En 1738, Mère Marguerite Ste. Gertrude Marquez et six Ursulines embarquèrent pour la côte Est de l’Inde, leur objectif étant de remplir la mission apostolique de leur ordre en ouvrant une école aux fins d’éduquer les filles des colons français de la ville de Pondichéry. Deux ans plus tard, cependant, elles ne disposaient toujours ni d’un cloitre, ni d’un confesseur, ni d’une école et pas davantage de la garantie que tout ceci allait être prochainement mis à leur disposition.
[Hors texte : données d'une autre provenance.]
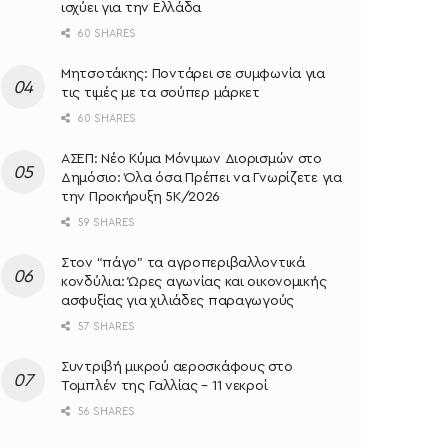
ισχύει για την Ελλάδα
60 SHARES
Μητσοτάκης: Ποντάρει σε συμφωνία για
τις τιμές με τα σούπερ μάρκετ
60 SHARES
ΑΣΕΠ: Νέο Κύμα Μόνιμων Διορισμών στο
Δημόσιο: Όλα όσα Πρέπει να Γνωρίζετε για
την Προκήρυξη 5Κ/2026
59 SHARES
Στον “πάγο” τα αγροπεριβαλλοντικά
κονδύλια: Ώρες αγωνίας και οικονομικής
ασφυξίας για χιλιάδες παραγωγούς
57 SHARES
Συντριβή μικρού αεροσκάφους στο
Τομπλέν της Γαλλίας – 11 νεκροί
56 SHARES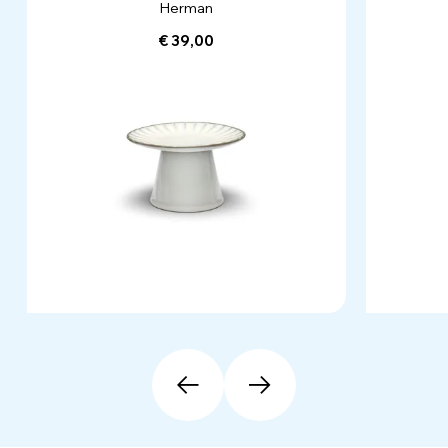
Herman
€ 39,00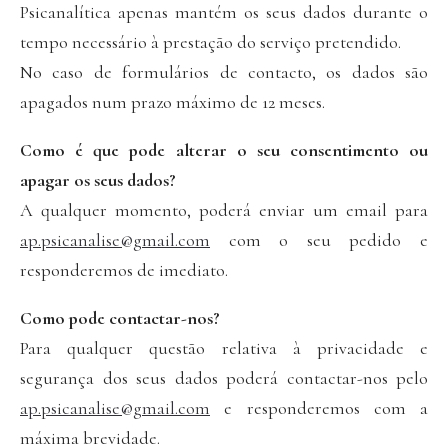
Psicanalítica apenas mantém os seus dados durante o
tempo necessário à prestação do serviço pretendido.
No caso de formulários de contacto, os dados são
apagados num prazo máximo de 12 meses.
Como é que pode alterar o seu consentimento ou
apagar os seus dados?
A qualquer momento, poderá enviar um email para
ap.psicanalise@gmail.com
com o seu pedido e
responderemos de imediato.
Como pode contactar-nos?
Para qualquer questão relativa à privacidade e
segurança dos seus dados poderá contactar-nos pelo
ap.psicanalise@gmail.com
e responderemos com a
máxima brevidade.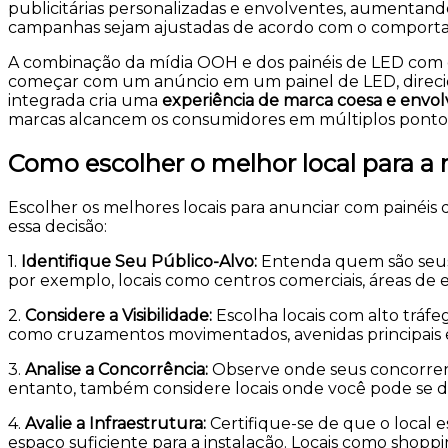
publicitárias personalizadas e envolventes, aumentand
campanhas sejam ajustadas de acordo com o comporta
A combinação da mídia OOH e dos painéis de LED com 
começar com um anúncio em um painel de LED, direcio
integrada cria uma
experiência de marca coesa e envo
marcas alcancem os consumidores em múltiplos ponto
Como escolher o melhor local para 
Escolher os melhores locais para anunciar com painéis
essa decisão:
1.
Identifique Seu Público-Alvo
:
Entenda quem são seus 
por exemplo, locais como centros comerciais, áreas de 
2.
Considere a Visibilidade
:
Escolha locais com alto tráf
como cruzamentos movimentados, avenidas principais e
3.
Analise a Concorrência
:
Observe onde seus concorrent
entanto, também considere locais onde você pode se d
4.
Avalie a Infraestrutura
:
Certifique-se de que o local e
espaço suficiente para a instalação. Locais como shopp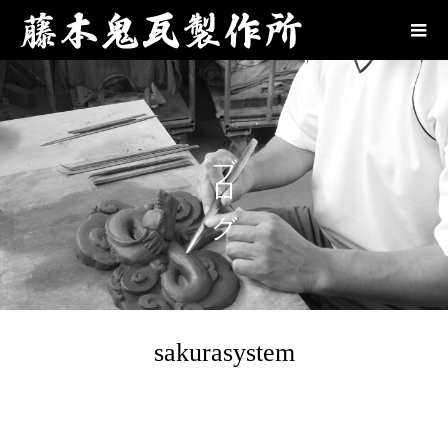
ブログ
sakurasystem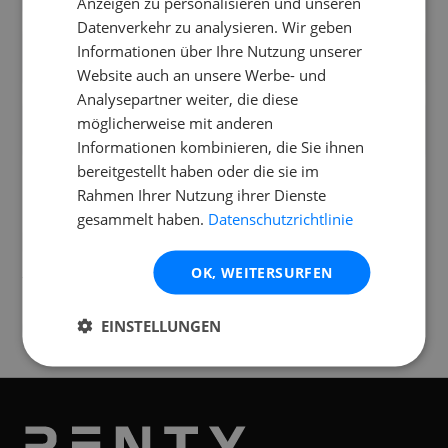
Anzeigen zu personalisieren und unseren
Datenverkehr zu analysieren. Wir geben
Brauche ich einen Laptop für den
Informationen über Ihre Nutzung unserer
AlphaTheta DDJ-GRV6?
Website auch an unsere Werbe- und
Analysepartner weiter, die diese
Hat der AlphaTheta DDJ-GRV6 einen
möglicherweise mit anderen
integrierten Touchscreen?
Informationen kombinieren, die Sie ihnen
bereitgestellt haben oder die sie im
Rahmen Ihrer Nutzung ihrer Dienste
gesammelt haben.
Datenschutzrichtlinie
Standorte
OK, WEITERSURFEN
Verfügbar an folgenden
Standorten
EINSTELLUNGEN
Graz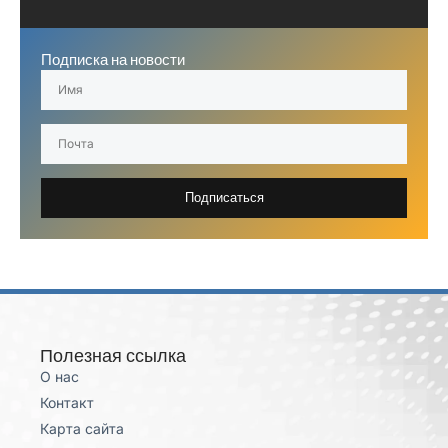
Подписка на новости
Подписаться
Полезная ссылка
О нас
Контакт
Карта сайта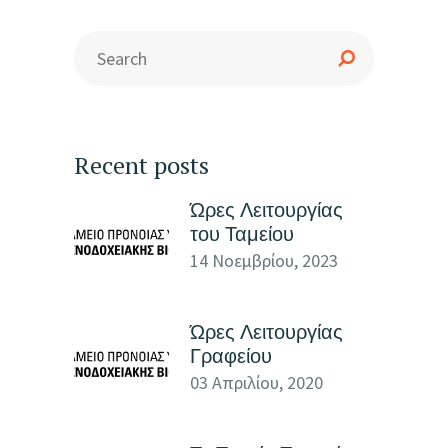
Recent posts
Ώρες Λειτουργίας
του Ταμείου
14 Νοεμβρίου, 2023
Ώρες Λειτουργίας
Γραφείου
03 Απριλίου, 2020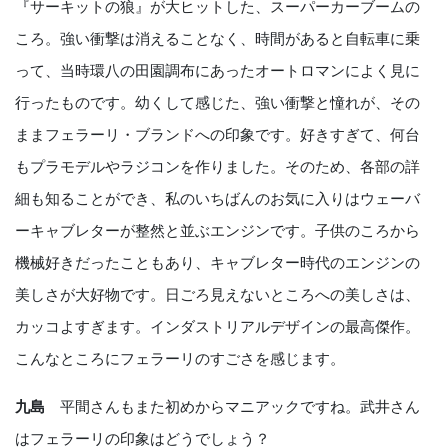
『サーキットの狼』が大ヒットした、スーパーカーブームの
ころ。強い衝撃は消えることなく、時間があると自転車に乗
って、当時環八の田園調布にあったオートロマンによく見に
行ったものです。幼くして感じた、強い衝撃と憧れが、その
ままフェラーリ・ブランドへの印象です。好きすぎて、何台
もプラモデルやラジコンを作りました。そのため、各部の詳
細も知ることができ、私のいちばんのお気に入りはウェーバ
ーキャブレターが整然と並ぶエンジンです。子供のころから
機械好きだったこともあり、キャブレター時代のエンジンの
美しさが大好物です。日ごろ見えないところへの美しさは、
カッコよすぎます。インダストリアルデザインの最高傑作。
こんなところにフェラーリのすごさを感じます。
九島
平間さんもまた初めからマニアックですね。武井さん
はフェラーリの印象はどうでしょう？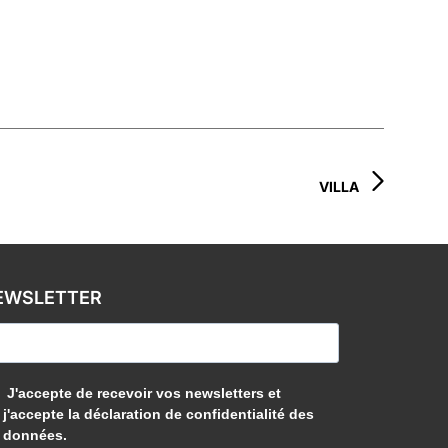
VILLA
EWSLETTER
J'accepte de recevoir vos newsletters et
j'accepte la déclaration de confidentialité des
données.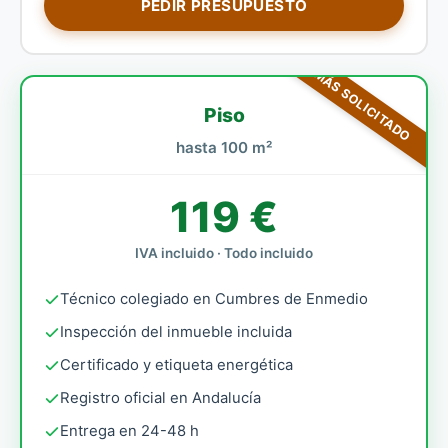
PEDIR PRESUPUESTO
MÁS SOLICITADO
Piso
hasta 100 m²
119 €
IVA incluido · Todo incluido
Técnico colegiado en Cumbres de Enmedio
Inspección del inmueble incluida
Certificado y etiqueta energética
Registro oficial en Andalucía
Entrega en 24-48 h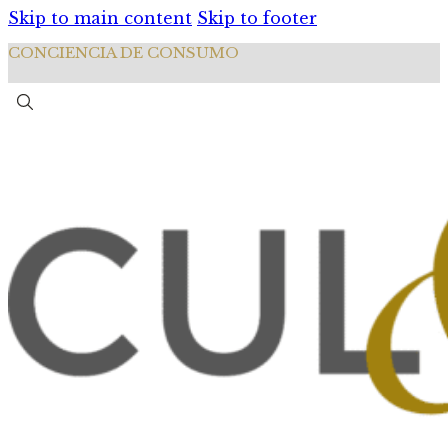
Skip to main content
Skip to footer
CONCIENCIA DE CONSUMO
Les conditions de vie étaient en fait si effroyables que Sœur Marie Chrysostome, l’une des six Ursulines, fit la requête d’être rapatriée en France en raison du fait qu’elle “ne peut pas, de par son tempérament, exister dans un tel endroit sans vivre dans un cloitre, un endroit qui lui est étranger et dont les habitations ne sont pas différentes de celles des laïcs.” Les nonnes de Marquez vivaient dans des quartiers temporaires du district européen d’une ville en prise à un climat politique tendu dont les 100 000 habitants étaient en majorité des Indiens de religion hindou. Sœur Marquez craignait que d’autres de ses Ursulines ne suivent l’exemple de Sœur Chrysostome. La subsistance de ces six nonnes ursulines, déterminées quoique vulnérables, souleva parmi les autorités locales la question clé suivante: “Qui est le véritable dirigeant des Ursulines de Pondichéry?” Cette simple question est révélatrice des luttes complexes de pouvoir entre les diverses autorités coloniales de l’Inde française et des colonies françaises en général. Ce cas d’un groupe de sœurs ursulines et de leur mission ratée en Inde, quoique peu connu, n’en est pas moins lourd de sens dans l’histoire des missionnaires ursulines; il éclaire de surcroît d’un nouveau jour les questions relatives à la femme, l’Église et l’État dans le projet colonial français en Inde.